Former UPI correspondent Tony Hillstrom tells a story about a blank bank check glued to a 8 x 10-inch postboard found among Carr’s possessions. “Years earlier, he, Kerouac and Jackson Pollack were all blasted and walking through the Village about 4 a.m. when they passed a dry cleaner. There was one of those kitsch pastoral countryside reproductions in the window. Lou stopped and asked Pollack for his critique. When Pollack said something to the effect that kind of stuff was an insult to art, Lou picked up something on the street and threw it at the window. He was still working on the window, trying to get to the fake painting, when the cops showed up. The store owner was called. Eventually, the cops agreed to drop the matter if somebody paid for the window. Only Pollack had any money. He paid.

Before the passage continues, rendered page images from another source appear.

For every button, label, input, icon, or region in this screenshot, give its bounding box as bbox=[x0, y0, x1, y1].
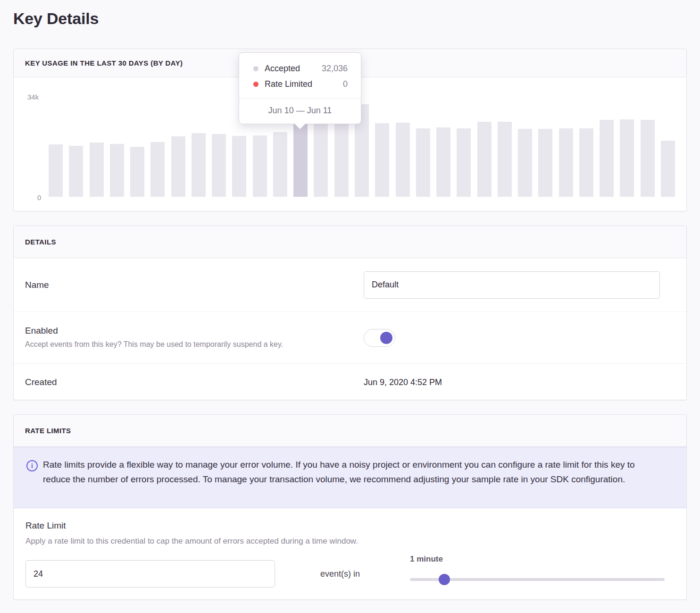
chart-bar[interactable] bbox=[579, 128, 593, 197]
created-label: Created bbox=[25, 377, 352, 387]
rate-limits-info-text: Rate limits provide a flexible way to ma… bbox=[43, 457, 653, 487]
chart-bar[interactable] bbox=[171, 136, 185, 197]
chart-bar[interactable] bbox=[620, 119, 634, 197]
chart-tooltip: Accepted 32,036 Rate Limited 0 Jun 10 — … bbox=[239, 52, 361, 124]
chart-bar[interactable] bbox=[375, 123, 389, 197]
details-panel-header: DETAILS bbox=[14, 226, 686, 258]
chart-bar[interactable] bbox=[334, 121, 349, 197]
rate-window-slider-group: 1 minute bbox=[410, 554, 665, 581]
chart-bar[interactable] bbox=[498, 122, 512, 197]
chart-bar[interactable] bbox=[192, 133, 206, 197]
created-value: Jun 9, 2020 4:52 PM bbox=[364, 378, 442, 387]
chart-bar[interactable] bbox=[232, 136, 246, 197]
chart-bar[interactable] bbox=[416, 128, 430, 197]
chart-bar[interactable] bbox=[641, 120, 655, 197]
tooltip-row-accepted: Accepted 32,036 bbox=[253, 61, 348, 76]
enabled-row: Enabled Accept events from this key? Thi… bbox=[14, 312, 686, 364]
chart-bar[interactable] bbox=[69, 146, 83, 197]
events-in-label: event(s) in bbox=[320, 560, 360, 588]
chart-bar[interactable] bbox=[150, 142, 165, 197]
chart-bar[interactable] bbox=[90, 143, 104, 197]
chart-bar[interactable] bbox=[314, 121, 328, 197]
details-panel: DETAILS Name Enabled Accept events from … bbox=[13, 226, 687, 400]
chart-bar[interactable] bbox=[49, 144, 63, 197]
chart-bar[interactable] bbox=[518, 129, 532, 197]
tooltip-series-label: Rate Limited bbox=[265, 79, 312, 89]
rate-limit-label: Rate Limit bbox=[25, 521, 665, 531]
y-axis-max-label: 34k bbox=[27, 93, 39, 101]
rate-window-slider[interactable] bbox=[410, 578, 665, 581]
enabled-toggle[interactable] bbox=[364, 329, 395, 347]
tooltip-series-value: 0 bbox=[343, 79, 348, 89]
rate-limits-info-alert: i Rate limits provide a flexible way to … bbox=[14, 447, 686, 508]
bar-plot bbox=[49, 96, 675, 197]
chart-bar[interactable] bbox=[293, 123, 308, 197]
chart-bar[interactable] bbox=[600, 120, 614, 197]
chart-bar[interactable] bbox=[130, 147, 144, 197]
chart-bar[interactable] bbox=[661, 141, 675, 197]
name-label: Name bbox=[25, 280, 352, 290]
rate-limited-dot-icon bbox=[253, 82, 258, 87]
chart-bar[interactable] bbox=[253, 135, 267, 197]
enabled-help-text: Accept events from this key? This may be… bbox=[25, 339, 352, 350]
rate-limits-panel: RATE LIMITS i Rate limits provide a flex… bbox=[13, 414, 687, 600]
enabled-label: Enabled bbox=[25, 326, 352, 336]
chart-bar[interactable] bbox=[457, 128, 471, 197]
rate-window-slider-thumb[interactable] bbox=[439, 574, 450, 585]
chart-bar[interactable] bbox=[538, 129, 552, 197]
rate-limit-row: Rate Limit Apply a rate limit to this cr… bbox=[14, 508, 686, 600]
toggle-knob bbox=[380, 332, 392, 344]
rate-limit-count-input[interactable] bbox=[25, 560, 275, 588]
chart-bar[interactable] bbox=[212, 134, 226, 197]
rate-limits-panel-header: RATE LIMITS bbox=[14, 415, 686, 447]
chart-bar[interactable] bbox=[436, 127, 450, 197]
tooltip-series-label: Accepted bbox=[265, 64, 300, 74]
chart-bar[interactable] bbox=[110, 144, 124, 197]
key-usage-panel: KEY USAGE IN THE LAST 30 DAYS (BY DAY) 3… bbox=[13, 49, 687, 211]
tooltip-row-rate-limited: Rate Limited 0 bbox=[253, 76, 348, 92]
accepted-dot-icon bbox=[253, 66, 258, 71]
chart-bar[interactable] bbox=[477, 122, 492, 197]
info-icon: i bbox=[26, 460, 38, 471]
page-title: Key Details bbox=[13, 9, 99, 28]
rate-limit-help-text: Apply a rate limit to this credential to… bbox=[25, 537, 665, 546]
created-row: Created Jun 9, 2020 4:52 PM bbox=[14, 364, 686, 401]
name-row: Name bbox=[14, 258, 686, 312]
chart-bar[interactable] bbox=[396, 123, 410, 197]
chart-bar[interactable] bbox=[559, 128, 573, 197]
tooltip-series-value: 32,036 bbox=[322, 64, 348, 74]
y-axis-min-label: 0 bbox=[37, 193, 41, 202]
chart-bar[interactable] bbox=[273, 132, 287, 197]
name-input[interactable] bbox=[364, 271, 660, 299]
rate-window-value-label: 1 minute bbox=[410, 554, 665, 564]
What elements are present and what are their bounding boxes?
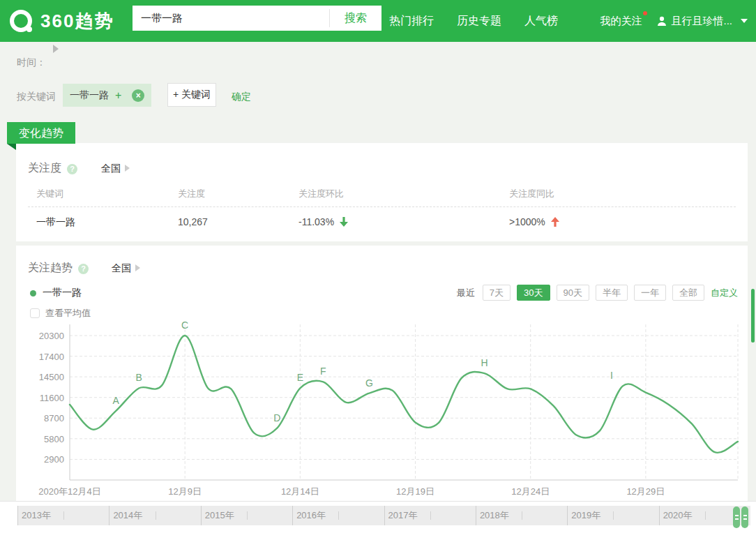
user-icon <box>657 16 667 27</box>
y-axis-tick-label: 8700 <box>44 413 64 423</box>
table-cell-mom: -11.03% <box>298 216 348 227</box>
timeline-year-2018年[interactable]: 2018年 <box>476 506 567 525</box>
username: 且行且珍惜... <box>671 15 732 28</box>
trend-line-series <box>70 336 738 453</box>
region-arrow-icon <box>125 165 130 172</box>
timeline-year-2017年[interactable]: 2017年 <box>384 506 476 525</box>
timeline-year-label: 2018年 <box>476 510 509 520</box>
search-box: 搜索 <box>133 6 381 31</box>
user-menu[interactable]: 且行且珍惜... <box>657 15 748 28</box>
point-label-B: B <box>135 372 142 383</box>
timeline-mid-tick <box>613 511 614 520</box>
logo-text: 360趋势 <box>40 9 114 33</box>
app-header: 360趋势 搜索 热门排行历史专题人气榜 我的关注 且行且珍惜... <box>0 0 756 42</box>
y-axis-tick-label: 2900 <box>44 454 64 465</box>
timeline-year-2019年[interactable]: 2019年 <box>567 506 658 525</box>
help-icon[interactable]: ? <box>67 164 77 174</box>
confirm-button[interactable]: 确定 <box>232 91 251 103</box>
point-label-H: H <box>481 357 488 368</box>
timeline-year-2015年[interactable]: 2015年 <box>201 506 292 525</box>
keyword-tag: 一带一路 + × <box>63 84 151 107</box>
table-header-cell: 关注度 <box>178 188 205 200</box>
point-label-F: F <box>320 366 326 377</box>
keyword-tag-text: 一带一路 <box>70 89 109 102</box>
timeline-year-label: 2016年 <box>293 510 326 520</box>
nav-item-2[interactable]: 历史专题 <box>457 14 501 29</box>
y-axis-tick-label: 11600 <box>40 393 64 403</box>
arrow-down-icon <box>340 217 348 227</box>
keyword-tag-close-icon[interactable]: × <box>132 89 144 102</box>
time-filter-label: 时间： <box>17 57 46 69</box>
timeline-year-label: 2014年 <box>109 510 142 520</box>
timeline-mid-tick <box>247 511 248 520</box>
x-axis-tick-label: 2020年12月4日 <box>38 486 101 497</box>
table-cell-yoy: >1000% <box>509 216 559 227</box>
main-area: 时间： 按关键词 一带一路 + × + 关键词 确定 变化趋势 关注度 ? 全国… <box>0 42 756 501</box>
timeline-panel: 2013年2014年2015年2016年2017年2018年2019年2020年 <box>0 501 756 533</box>
timeline-mid-tick <box>338 511 339 520</box>
timeline-mid-tick <box>63 511 64 520</box>
logo[interactable]: 360趋势 <box>10 9 114 33</box>
point-label-I: I <box>610 370 613 381</box>
attention-card-title: 关注度 <box>28 161 61 176</box>
keyword-filter-label: 按关键词 <box>17 91 56 103</box>
table-divider <box>28 207 736 207</box>
timeline-strip[interactable]: 2013年2014年2015年2016年2017年2018年2019年2020年 <box>17 506 750 525</box>
header-right: 我的关注 且行且珍惜... <box>600 0 748 42</box>
timeline-year-2013年[interactable]: 2013年 <box>17 506 109 525</box>
timeline-year-label: 2017年 <box>385 510 418 520</box>
logo-360-icon <box>10 10 33 32</box>
x-axis-tick-label: 12月19日 <box>396 486 434 497</box>
y-axis-tick-label: 20300 <box>39 331 64 341</box>
y-axis-tick-label: 14500 <box>39 372 64 382</box>
scrollbar-thumb[interactable] <box>751 289 755 343</box>
trend-line-chart[interactable]: 290058008700116001450017400203002020年12月… <box>16 246 748 501</box>
timeline-mid-tick <box>156 511 156 520</box>
timeline-year-label: 2013年 <box>18 510 51 520</box>
my-follow-link[interactable]: 我的关注 <box>600 15 642 28</box>
x-axis-tick-label: 12月29日 <box>626 486 665 497</box>
table-header-cell: 关键词 <box>36 188 63 200</box>
x-axis-tick-label: 12月24日 <box>511 486 550 497</box>
table-header-cell: 关注度同比 <box>509 188 554 200</box>
attention-card: 关注度 ? 全国 关键词关注度关注度环比关注度同比 一带一路10,267-11.… <box>16 143 748 241</box>
range-slider-right-handle[interactable] <box>741 506 748 528</box>
table-cell-keyword: 一带一路 <box>36 216 75 229</box>
timeline-year-label: 2015年 <box>202 510 234 520</box>
trend-card: 关注趋势 ? 全国 一带一路 最近 7天30天90天半年一年全部自定义 查看平均… <box>16 246 748 501</box>
arrow-up-icon <box>551 217 559 227</box>
search-button[interactable]: 搜索 <box>330 6 381 31</box>
y-axis-tick-label: 17400 <box>39 352 64 362</box>
section-ribbon: 变化趋势 <box>7 122 75 144</box>
notification-dot <box>643 11 647 15</box>
nav-item-1[interactable]: 热门排行 <box>389 14 434 29</box>
timeline-mid-tick <box>522 511 522 520</box>
my-follow-label: 我的关注 <box>600 15 642 27</box>
add-keyword-button[interactable]: + 关键词 <box>167 83 216 107</box>
collapse-arrow-icon[interactable] <box>53 45 59 53</box>
y-axis-tick-label: 5800 <box>44 434 64 444</box>
point-label-C: C <box>181 320 188 331</box>
ribbon-fold <box>7 144 16 150</box>
timeline-year-2016年[interactable]: 2016年 <box>292 506 384 525</box>
nav-item-3[interactable]: 人气榜 <box>524 14 558 29</box>
timeline-year-label: 2020年 <box>660 510 693 520</box>
keyword-tag-plus-icon[interactable]: + <box>115 89 121 102</box>
timeline-year-label: 2019年 <box>568 510 600 520</box>
x-axis-tick-label: 12月9日 <box>168 486 202 497</box>
x-axis-tick-label: 12月14日 <box>281 486 319 497</box>
range-slider-left-handle[interactable] <box>733 506 740 528</box>
timeline-mid-tick <box>430 511 431 520</box>
point-label-D: D <box>273 412 280 423</box>
search-input[interactable] <box>133 6 329 31</box>
table-cell-value: 10,267 <box>178 216 208 227</box>
point-label-A: A <box>112 395 119 406</box>
timeline-year-2014年[interactable]: 2014年 <box>109 506 200 525</box>
table-header-cell: 关注度环比 <box>298 188 344 200</box>
timeline-mid-tick <box>705 511 706 520</box>
region-selector[interactable]: 全国 <box>101 163 121 175</box>
point-label-E: E <box>297 372 303 383</box>
top-nav: 热门排行历史专题人气榜 <box>389 0 558 42</box>
point-label-G: G <box>365 377 373 389</box>
chevron-down-icon <box>741 19 748 23</box>
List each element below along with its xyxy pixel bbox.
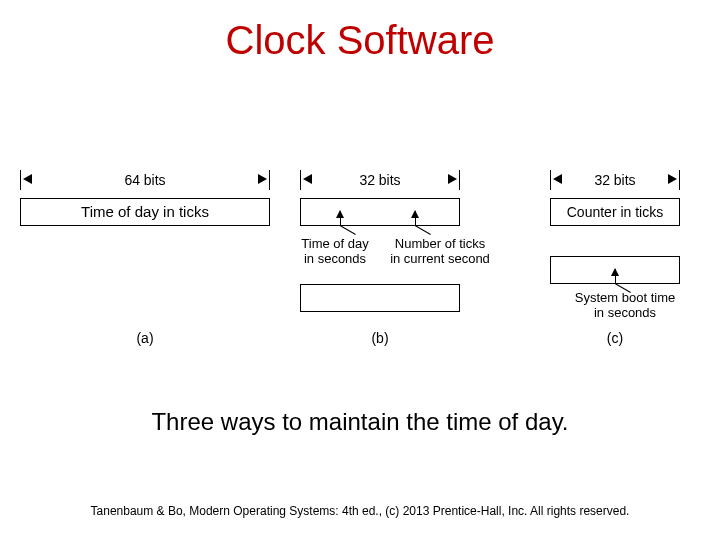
brace-arrow-right-icon [258, 174, 267, 184]
width-label-c: 32 bits [550, 170, 680, 190]
slide-title: Clock Software [0, 18, 720, 63]
box-b-top [300, 198, 460, 226]
brace-tick-right [459, 170, 460, 190]
clock-figure: 64 bits Time of day in ticks (a) 32 bits [20, 170, 700, 350]
pointer-arrow-icon [615, 269, 616, 283]
pointer-arrow-icon [340, 211, 341, 225]
brace-arrow-right-icon [448, 174, 457, 184]
figure-letter-a: (a) [20, 330, 270, 346]
figure-caption: Three ways to maintain the time of day. [0, 408, 720, 436]
brace-arrow-right-icon [668, 174, 677, 184]
width-brace-c: 32 bits [550, 170, 680, 192]
width-label-b: 32 bits [300, 170, 460, 190]
copyright-footer: Tanenbaum & Bo, Modern Operating Systems… [0, 504, 720, 518]
pointer-tail [340, 225, 356, 235]
slide: Clock Software 64 bits Time of day in ti… [0, 0, 720, 540]
box-time-of-day-ticks: Time of day in ticks [20, 198, 270, 226]
figure-group-a: 64 bits Time of day in ticks (a) [20, 170, 270, 226]
label-ticks-current-second: Number of ticks in current second [385, 236, 495, 266]
pointer-tail [415, 225, 431, 235]
width-brace-a: 64 bits [20, 170, 270, 192]
box-counter-in-ticks: Counter in ticks [550, 198, 680, 226]
label-boot-time-seconds: System boot time in seconds [555, 290, 695, 320]
pointer-arrow-icon [415, 211, 416, 225]
brace-tick-right [679, 170, 680, 190]
figure-group-b: 32 bits Time of day in seconds Number of… [300, 170, 460, 312]
width-label-a: 64 bits [20, 170, 270, 190]
brace-tick-right [269, 170, 270, 190]
width-brace-b: 32 bits [300, 170, 460, 192]
label-time-of-day-seconds: Time of day in seconds [290, 236, 380, 266]
figure-group-c: 32 bits Counter in ticks System boot tim… [550, 170, 680, 284]
figure-letter-b: (b) [300, 330, 460, 346]
box-b-bottom [300, 284, 460, 312]
figure-letter-c: (c) [550, 330, 680, 346]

“Lou said the next day he felt guilty and mailed a check to Pollack. Sometime later, he got the check back, ripped into pieces and integrated into a Jackson Pollack montage. ‘Do you know how much this is worth?’ I asked him. Lou shrugged. He damn well knew what it was worth,” Hillstrom said.

Carr became a legendary journalist among wire service folks. “He was unflappable, he was a terrific writer, and he had an uncanny sense of being able to catch any error before it hit the wire,” said former UPI White House Correspondent Helen Thomas. “He was a quiet man in the sense that he never bragged about his achievements or his contacts.”

Former UPI Washington Editor Jon Frandsen said Carr really had an insistence that Kerouac and Ginsberg write “sharp, short and to the point. He carried that same sort of thinking over to news. He felt news was the closest a human being could come to getting atthe truth — as a tool for people being able to change their lives. He brought that poetic sense of truth to the news business, in a way. He had a respect for the truth whether it was literal like news, or something more elusive and ehtereal.”